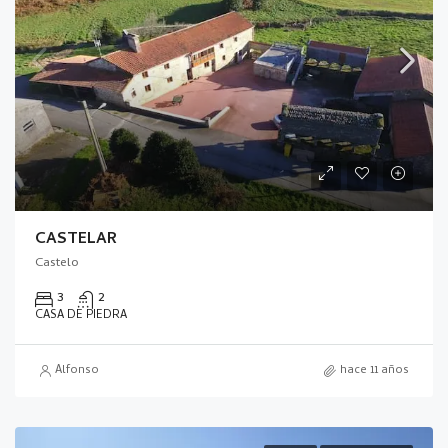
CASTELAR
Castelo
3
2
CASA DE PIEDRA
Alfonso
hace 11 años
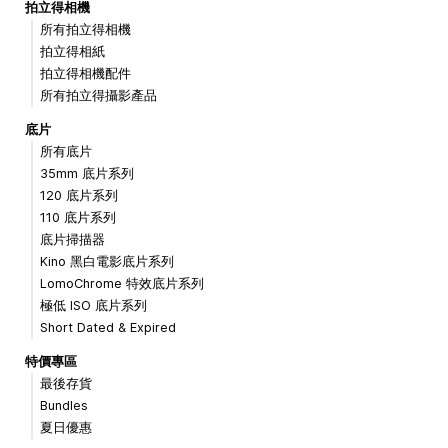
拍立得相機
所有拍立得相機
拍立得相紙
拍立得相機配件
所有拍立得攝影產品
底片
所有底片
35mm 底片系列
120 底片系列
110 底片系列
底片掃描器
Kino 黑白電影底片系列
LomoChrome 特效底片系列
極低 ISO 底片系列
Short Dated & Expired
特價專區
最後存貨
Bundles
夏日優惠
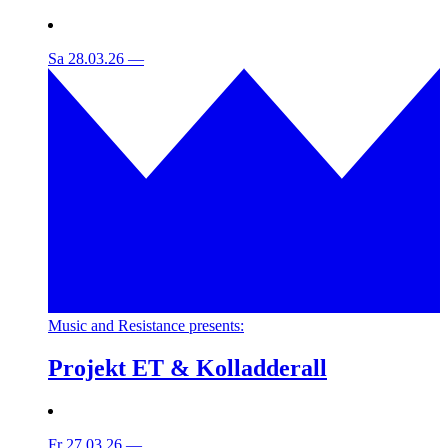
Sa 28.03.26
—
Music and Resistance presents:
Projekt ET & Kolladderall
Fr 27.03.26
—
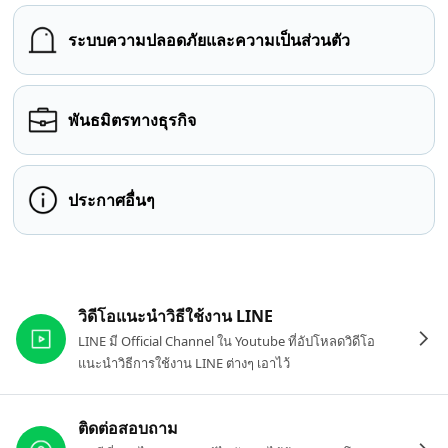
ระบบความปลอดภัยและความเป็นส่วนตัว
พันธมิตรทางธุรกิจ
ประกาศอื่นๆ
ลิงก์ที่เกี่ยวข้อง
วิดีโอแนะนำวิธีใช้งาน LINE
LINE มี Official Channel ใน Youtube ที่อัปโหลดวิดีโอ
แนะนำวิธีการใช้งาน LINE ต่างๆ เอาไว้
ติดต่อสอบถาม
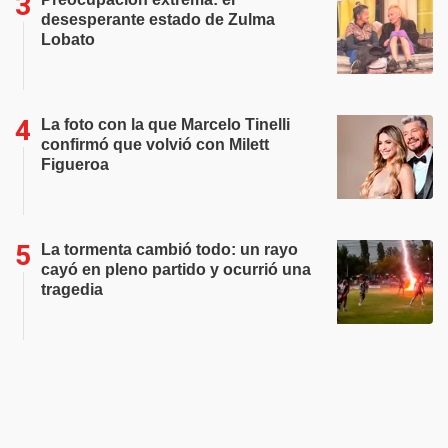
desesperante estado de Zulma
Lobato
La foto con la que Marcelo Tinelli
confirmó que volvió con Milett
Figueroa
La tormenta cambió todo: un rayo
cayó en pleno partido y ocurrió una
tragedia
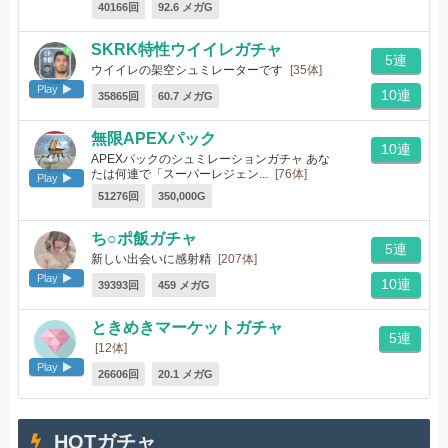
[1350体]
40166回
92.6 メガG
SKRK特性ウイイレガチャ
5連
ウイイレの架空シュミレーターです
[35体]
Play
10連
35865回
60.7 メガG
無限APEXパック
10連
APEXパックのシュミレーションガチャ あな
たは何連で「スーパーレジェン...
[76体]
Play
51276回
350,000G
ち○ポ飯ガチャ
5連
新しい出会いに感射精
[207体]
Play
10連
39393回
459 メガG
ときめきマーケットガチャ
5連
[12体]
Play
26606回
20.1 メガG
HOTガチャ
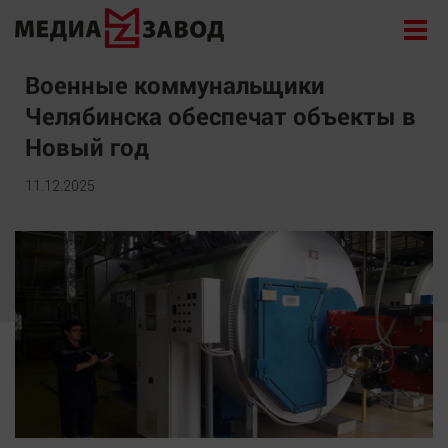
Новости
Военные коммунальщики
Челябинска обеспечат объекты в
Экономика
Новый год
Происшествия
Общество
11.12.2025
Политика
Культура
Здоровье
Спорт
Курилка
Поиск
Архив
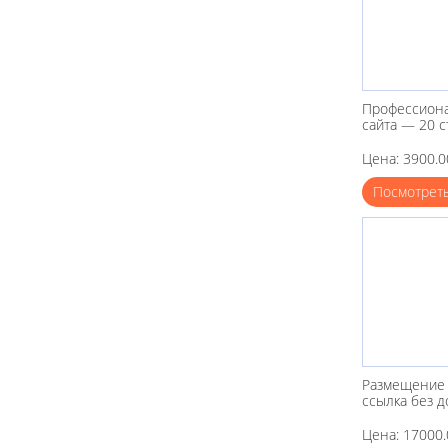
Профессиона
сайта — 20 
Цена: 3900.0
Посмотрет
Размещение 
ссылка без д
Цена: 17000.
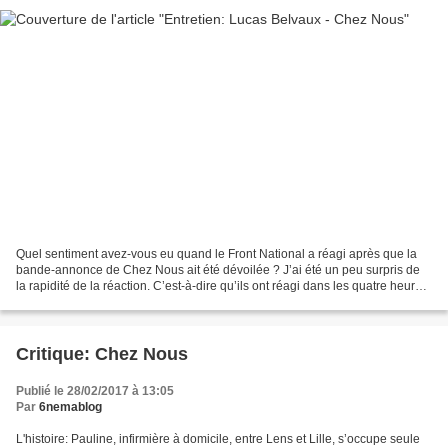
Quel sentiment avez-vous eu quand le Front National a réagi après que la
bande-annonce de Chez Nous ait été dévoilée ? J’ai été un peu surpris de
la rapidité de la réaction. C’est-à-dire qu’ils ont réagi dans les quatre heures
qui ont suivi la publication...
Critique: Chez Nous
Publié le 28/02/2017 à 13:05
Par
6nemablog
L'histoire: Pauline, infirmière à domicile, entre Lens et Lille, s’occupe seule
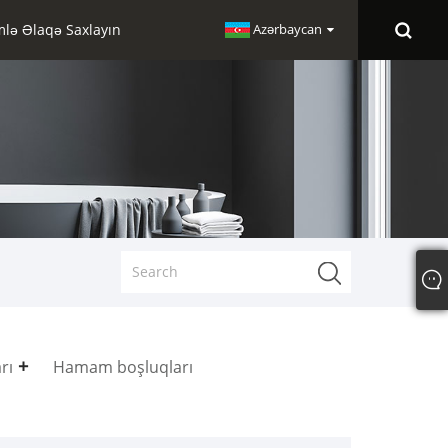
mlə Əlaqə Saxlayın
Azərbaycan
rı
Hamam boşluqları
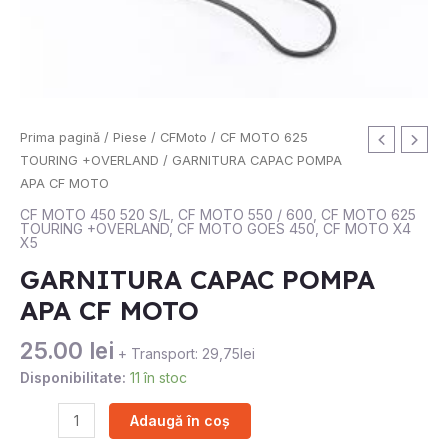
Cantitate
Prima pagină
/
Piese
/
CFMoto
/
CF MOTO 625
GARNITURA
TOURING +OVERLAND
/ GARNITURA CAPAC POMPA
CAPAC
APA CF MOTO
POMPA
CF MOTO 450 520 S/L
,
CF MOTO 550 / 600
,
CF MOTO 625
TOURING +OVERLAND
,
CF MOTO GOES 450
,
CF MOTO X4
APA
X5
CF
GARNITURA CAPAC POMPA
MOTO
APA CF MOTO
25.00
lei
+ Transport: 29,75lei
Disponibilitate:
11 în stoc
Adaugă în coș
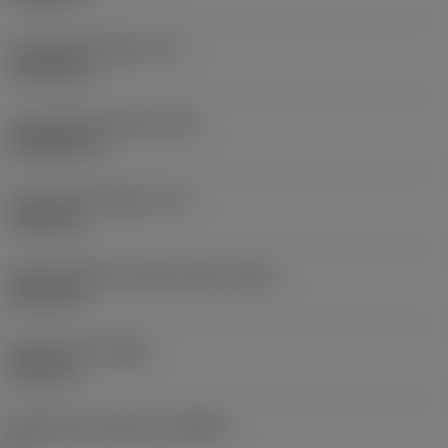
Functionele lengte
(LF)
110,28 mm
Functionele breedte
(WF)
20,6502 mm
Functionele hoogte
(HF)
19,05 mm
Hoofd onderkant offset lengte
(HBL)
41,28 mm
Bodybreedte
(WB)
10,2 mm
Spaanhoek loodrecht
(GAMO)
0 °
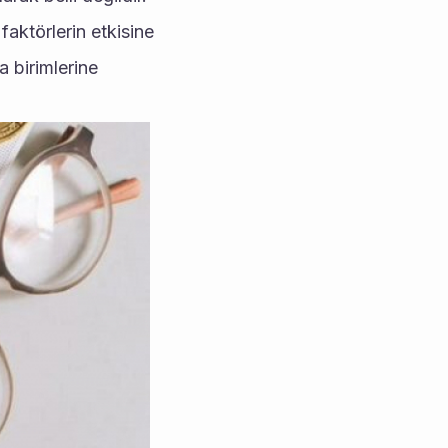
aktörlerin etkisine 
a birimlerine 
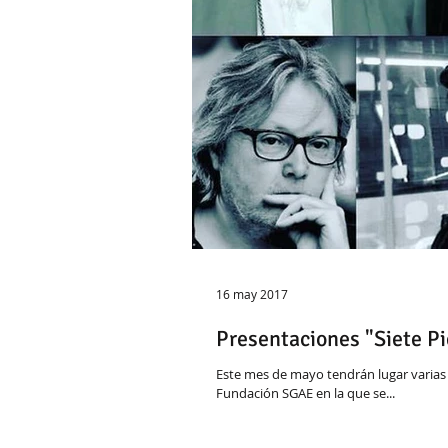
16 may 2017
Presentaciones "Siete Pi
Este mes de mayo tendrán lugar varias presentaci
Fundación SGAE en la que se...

⁂

Exercise instructions –
Write out all the entries word for word, but skip any images.

Answer to this exercise –
CASTELAR
Castelo
3
2
CASA DE PIEDRA
Alfonso
hace 11 años
拍立得相機
所有拍立得相機
拍立得相紙
拍立得相機配件
所有拍立得攝影產品
底片
所有底片
35mm 底片系列
120 底片系列
110 底片系列
底片掃描器
Kino 黑白電影底片系列
LomoChrome 特效底片系列
極低 ISO 底片系列
Short Dated & Expired
特價專區
最後存貨
Bundles
夏日優惠
Sa 28.03.26
—
Music and Resistance presents:
Projekt ET & Kolladderall
Fr 27.03.26
—
ระบบความปลอดภัยและความเป็นส่วนตัว
พันธมิตรทางธุรกิจ
ประกาศอื่นๆ
ลิงก์ที่เกี่ยวข้อง
วิดีโอแนะนำวิธีใช้งาน LINE
LINE มี Official Channel ใน Youtube ที่อัปโหลดวิดีโอ
แนะนำวิธีการใช้งาน LINE ต่างๆ เอาไว้
ติดต่อสอบถาม
desesperante estado de Zulma
Lobato
La foto con la que Marcelo Tinelli
confirmó que volvió con Milett
Figueroa
La tormenta cambió todo: un rayo
cayó en pleno partido y ocurrió una
tragedia
[1350体]
40166回
92.6 メガG
SKRK特性ウイイレガチャ
5連
ウイイレの架空シュミレーターです
[35体]
Play
10連
35865回
60.7 メガG
無限APEXパック
10連
APEXパックのシュミレーションガチャ あな
たは何連で「スーパーレジェン...
[76体]
Play
51276回
350,000G
ち○ポ飯ガチャ
5連
新しい出会いに感射精
[207体]
Play
10連
39393回
459 メガG
ときめきマーケットガチャ
5連
[12体]
Play
26606回
20.1 メガG
HOTガチャ
Новости
Военные коммунальщики
Челябинска обеспечат объекты в
Экономика
Новый год
Происшествия
Общество
11.12.2025
Политика
Культура
Здоровье
Спорт
Курилка
Поиск
Архив
Профессиона
сайта — 20 
Цена: 3900.0
Посмотрет
Размещение 
ссылка без д
Цена: 17000.
Quel sentiment avez-vous eu quand le Front National a réagi après que la
bande-annonce de Chez Nous ait été dévoilée ? J’ai été un peu surpris de
la rapidité de la réaction. C’est-à-dire qu’ils ont réagi dans les quatre heures
qui ont suivi la publication...
Critique: Chez Nous
Publié le 28/02/2017 à 13:05
Par
6nemablog
L'histoire: Pauline, infirmière à domicile, entre Lens et Lille, s’occupe seule
mlə Əlaqə Saxlayın
Azərbaycan
rı
Hamam boşluqları
Cantitate
Prima pagină
/
Piese
/
CFMoto
/
CF MOTO 625
GARNITURA
TOURING +OVERLAND
/ GARNITURA CAPAC POMPA
CAPAC
APA CF MOTO
POMPA
CF MOTO 450 520 S/L
,
CF MOTO 550 / 600
,
CF MOTO 625
TOURING +OVERLAND
,
CF MOTO GOES 450
,
CF MOTO X4
APA
X5
CF
GARNITURA CAPAC POMPA
MOTO
APA CF MOTO
25.00
lei
+ Transport: 29,75lei
Disponibilitate:
11 în stoc
Adaugă în coș
Functionele lengte
(LF)
110,28 mm
Functionele breedte
(WF)
20,6502 mm
Functionele hoogte
(HF)
19,05 mm
Hoofd onderkant offset lengte
(HBL)
41,28 mm
Bodybreedte
(WB)
10,2 mm
Spaanhoek loodrecht
(GAMO)
0 °
aktörlerin etkisine 
a birimlerine 
16 may 2017
Presentaciones "Siete Pi
Este mes de mayo tendrán lugar varias presentaci
Fundación SGAE en la que se...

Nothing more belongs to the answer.